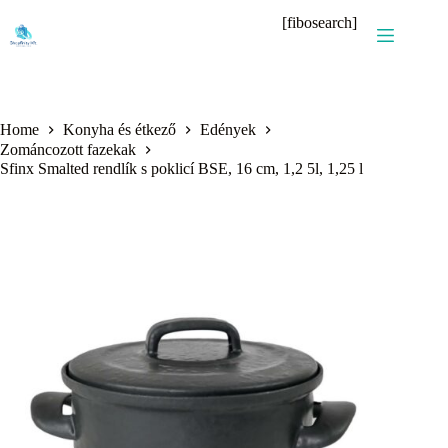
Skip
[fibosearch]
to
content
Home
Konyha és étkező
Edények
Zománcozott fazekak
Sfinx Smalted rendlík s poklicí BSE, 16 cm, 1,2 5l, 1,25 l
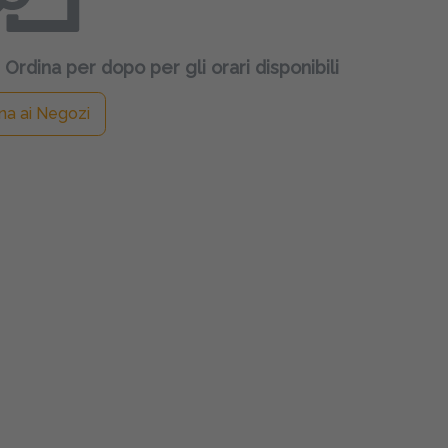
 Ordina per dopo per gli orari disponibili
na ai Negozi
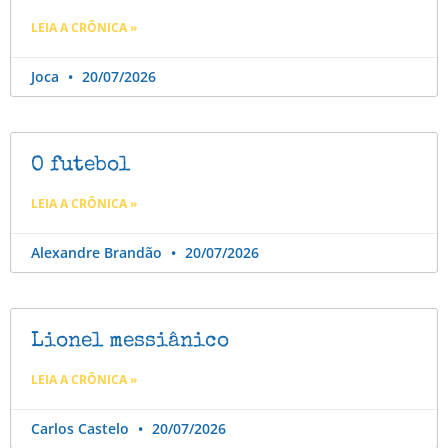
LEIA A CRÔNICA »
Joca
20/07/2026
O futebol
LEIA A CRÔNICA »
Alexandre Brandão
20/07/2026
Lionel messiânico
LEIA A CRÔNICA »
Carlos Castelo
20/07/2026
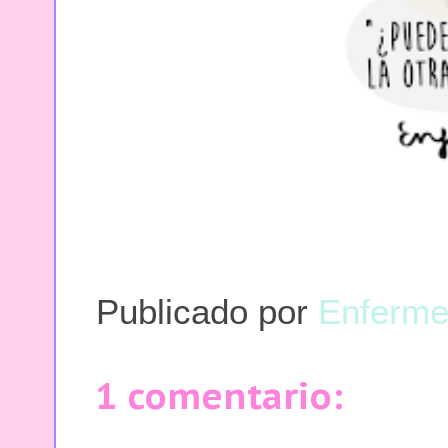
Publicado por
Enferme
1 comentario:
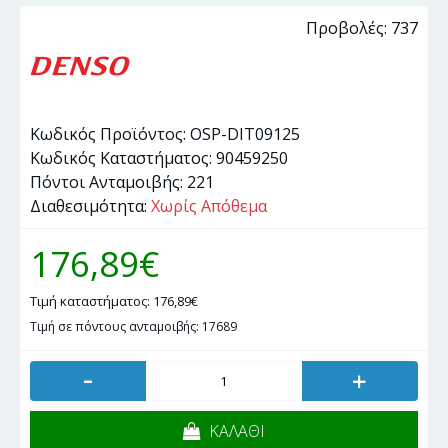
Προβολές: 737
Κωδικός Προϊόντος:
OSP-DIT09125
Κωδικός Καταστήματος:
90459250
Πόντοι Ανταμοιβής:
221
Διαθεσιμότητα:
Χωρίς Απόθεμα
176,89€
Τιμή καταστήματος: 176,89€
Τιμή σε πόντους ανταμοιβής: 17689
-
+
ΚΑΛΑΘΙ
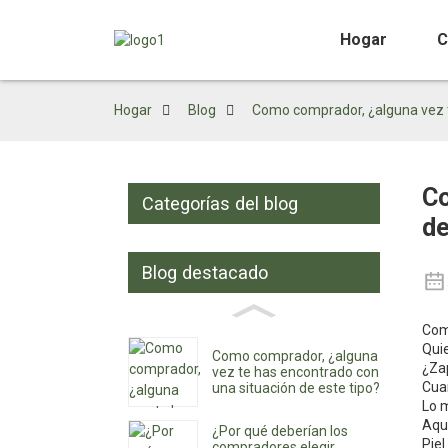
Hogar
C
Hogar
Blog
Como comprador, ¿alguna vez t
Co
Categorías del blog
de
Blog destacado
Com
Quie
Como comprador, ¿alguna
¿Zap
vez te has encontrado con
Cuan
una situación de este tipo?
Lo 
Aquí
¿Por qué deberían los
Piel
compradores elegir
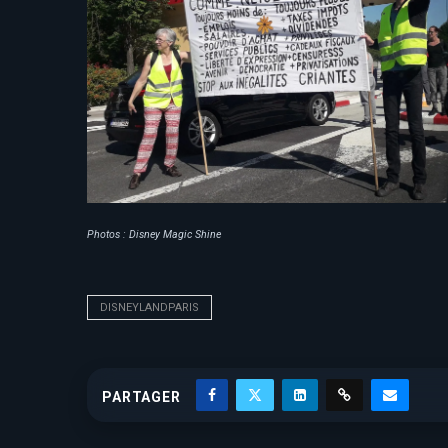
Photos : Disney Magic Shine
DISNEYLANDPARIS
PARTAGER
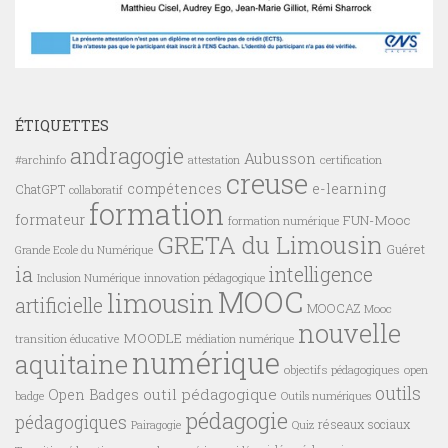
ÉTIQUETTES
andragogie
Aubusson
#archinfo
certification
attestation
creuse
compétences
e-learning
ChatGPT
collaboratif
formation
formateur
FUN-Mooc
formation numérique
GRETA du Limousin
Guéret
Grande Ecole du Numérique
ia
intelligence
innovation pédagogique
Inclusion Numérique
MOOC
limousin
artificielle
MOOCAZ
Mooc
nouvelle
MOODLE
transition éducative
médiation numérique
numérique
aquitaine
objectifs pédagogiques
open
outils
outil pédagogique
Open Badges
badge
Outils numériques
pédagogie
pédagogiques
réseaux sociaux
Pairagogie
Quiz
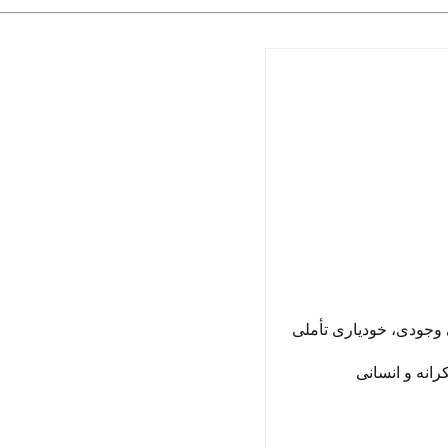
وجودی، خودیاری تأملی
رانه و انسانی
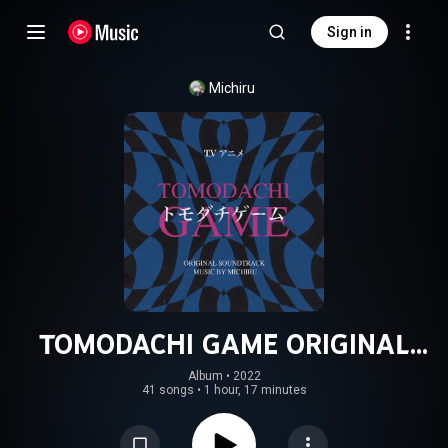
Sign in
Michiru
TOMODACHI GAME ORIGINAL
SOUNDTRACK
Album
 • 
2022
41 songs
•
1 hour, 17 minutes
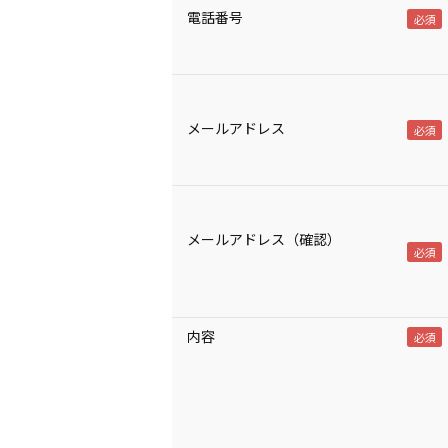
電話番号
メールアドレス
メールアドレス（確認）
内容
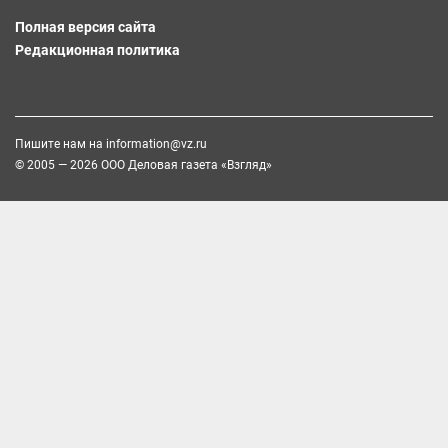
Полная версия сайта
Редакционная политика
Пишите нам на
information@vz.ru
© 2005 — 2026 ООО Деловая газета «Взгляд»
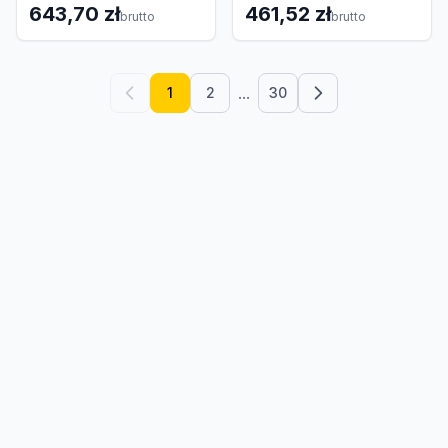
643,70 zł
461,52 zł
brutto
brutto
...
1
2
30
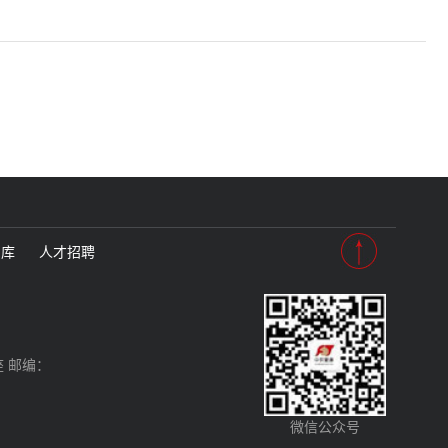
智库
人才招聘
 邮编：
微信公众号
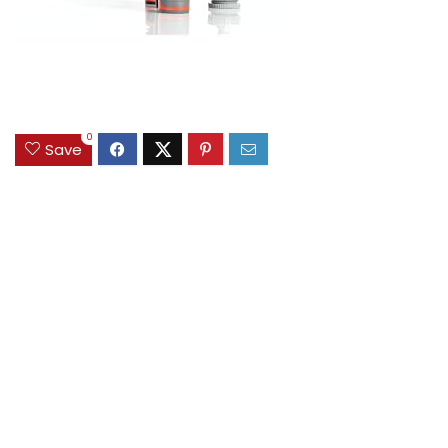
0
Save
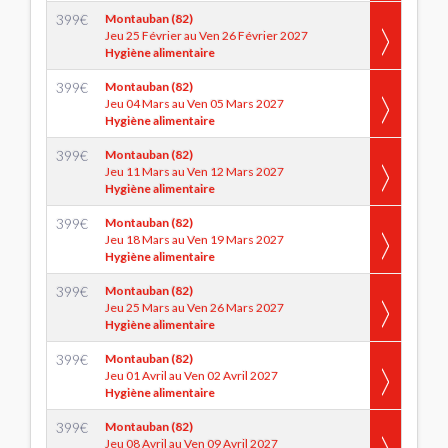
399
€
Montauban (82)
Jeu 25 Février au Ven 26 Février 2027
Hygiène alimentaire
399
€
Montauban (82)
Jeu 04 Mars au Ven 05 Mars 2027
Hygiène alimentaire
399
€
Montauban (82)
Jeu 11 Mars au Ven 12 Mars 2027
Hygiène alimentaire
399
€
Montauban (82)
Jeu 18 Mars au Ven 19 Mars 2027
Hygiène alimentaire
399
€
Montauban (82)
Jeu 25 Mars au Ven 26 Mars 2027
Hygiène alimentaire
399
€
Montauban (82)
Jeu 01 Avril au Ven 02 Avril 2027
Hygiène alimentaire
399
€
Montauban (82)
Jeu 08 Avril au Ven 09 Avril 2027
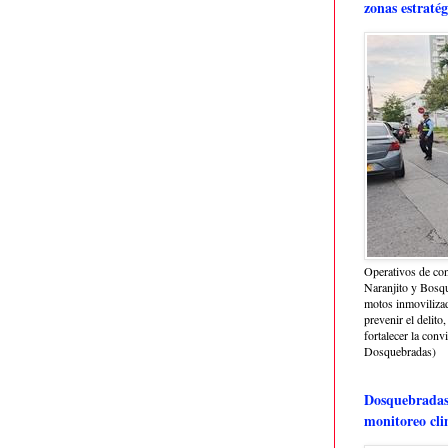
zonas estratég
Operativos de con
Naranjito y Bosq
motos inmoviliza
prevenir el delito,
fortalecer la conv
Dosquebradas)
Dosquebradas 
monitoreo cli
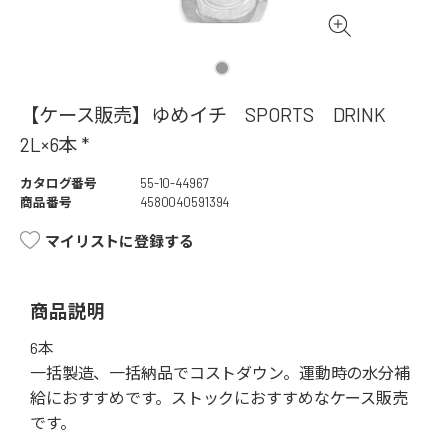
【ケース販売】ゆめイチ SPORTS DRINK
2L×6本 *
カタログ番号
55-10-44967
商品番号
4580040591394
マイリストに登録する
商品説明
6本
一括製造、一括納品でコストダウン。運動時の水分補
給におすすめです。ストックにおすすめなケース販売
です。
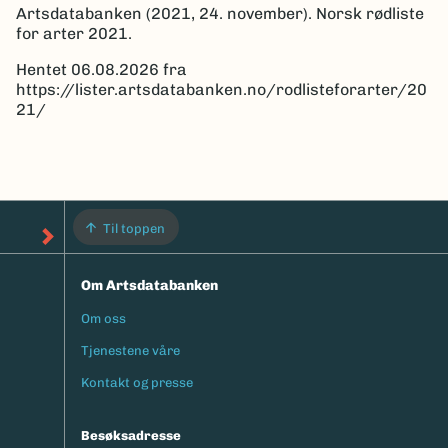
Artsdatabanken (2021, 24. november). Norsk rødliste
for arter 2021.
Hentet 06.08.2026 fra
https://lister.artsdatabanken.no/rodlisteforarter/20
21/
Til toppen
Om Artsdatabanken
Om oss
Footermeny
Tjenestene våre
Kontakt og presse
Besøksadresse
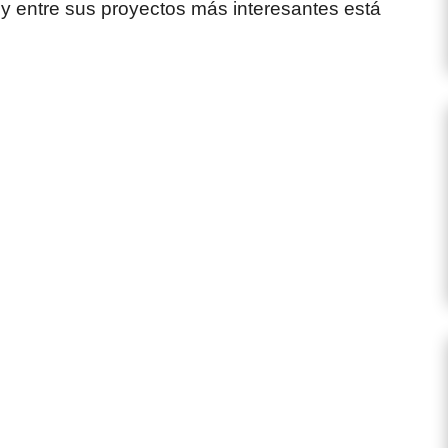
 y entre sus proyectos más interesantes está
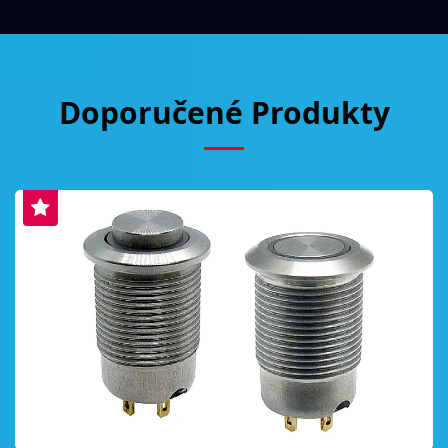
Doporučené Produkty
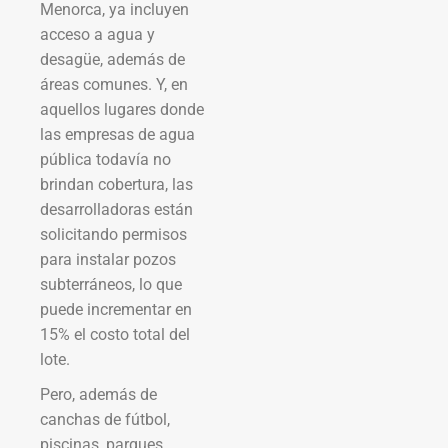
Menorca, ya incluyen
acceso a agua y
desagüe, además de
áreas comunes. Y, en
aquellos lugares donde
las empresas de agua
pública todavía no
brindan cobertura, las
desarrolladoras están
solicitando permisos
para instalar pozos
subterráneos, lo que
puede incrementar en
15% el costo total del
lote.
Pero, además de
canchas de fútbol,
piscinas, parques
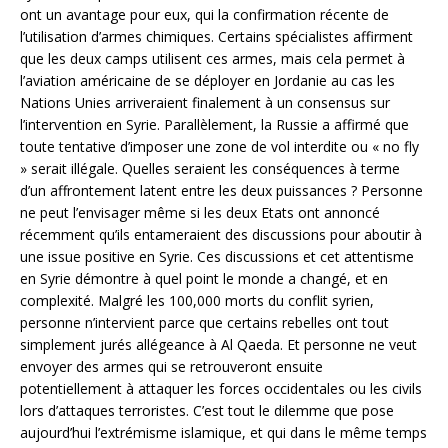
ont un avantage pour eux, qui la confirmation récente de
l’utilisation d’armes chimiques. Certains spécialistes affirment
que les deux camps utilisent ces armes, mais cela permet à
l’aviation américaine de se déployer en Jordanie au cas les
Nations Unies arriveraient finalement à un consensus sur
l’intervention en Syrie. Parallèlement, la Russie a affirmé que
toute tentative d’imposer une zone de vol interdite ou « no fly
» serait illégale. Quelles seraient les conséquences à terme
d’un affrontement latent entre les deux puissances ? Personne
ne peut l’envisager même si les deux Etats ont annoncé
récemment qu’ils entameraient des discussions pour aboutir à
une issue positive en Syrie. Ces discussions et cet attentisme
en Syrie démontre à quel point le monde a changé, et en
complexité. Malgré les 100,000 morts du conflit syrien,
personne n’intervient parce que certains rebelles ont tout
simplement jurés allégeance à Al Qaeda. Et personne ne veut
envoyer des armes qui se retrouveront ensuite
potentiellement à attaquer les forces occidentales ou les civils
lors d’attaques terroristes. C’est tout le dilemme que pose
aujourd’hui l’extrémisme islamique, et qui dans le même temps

▶ **ABOUT THIS EXERCISE**: Scan the listing and report each line where the word "discussions" shows up.

▶ **ANSWER AREA**:
récemment qu’ils entameraient des discussions pour aboutir à
une issue positive en Syrie. Ces discussions et cet attentisme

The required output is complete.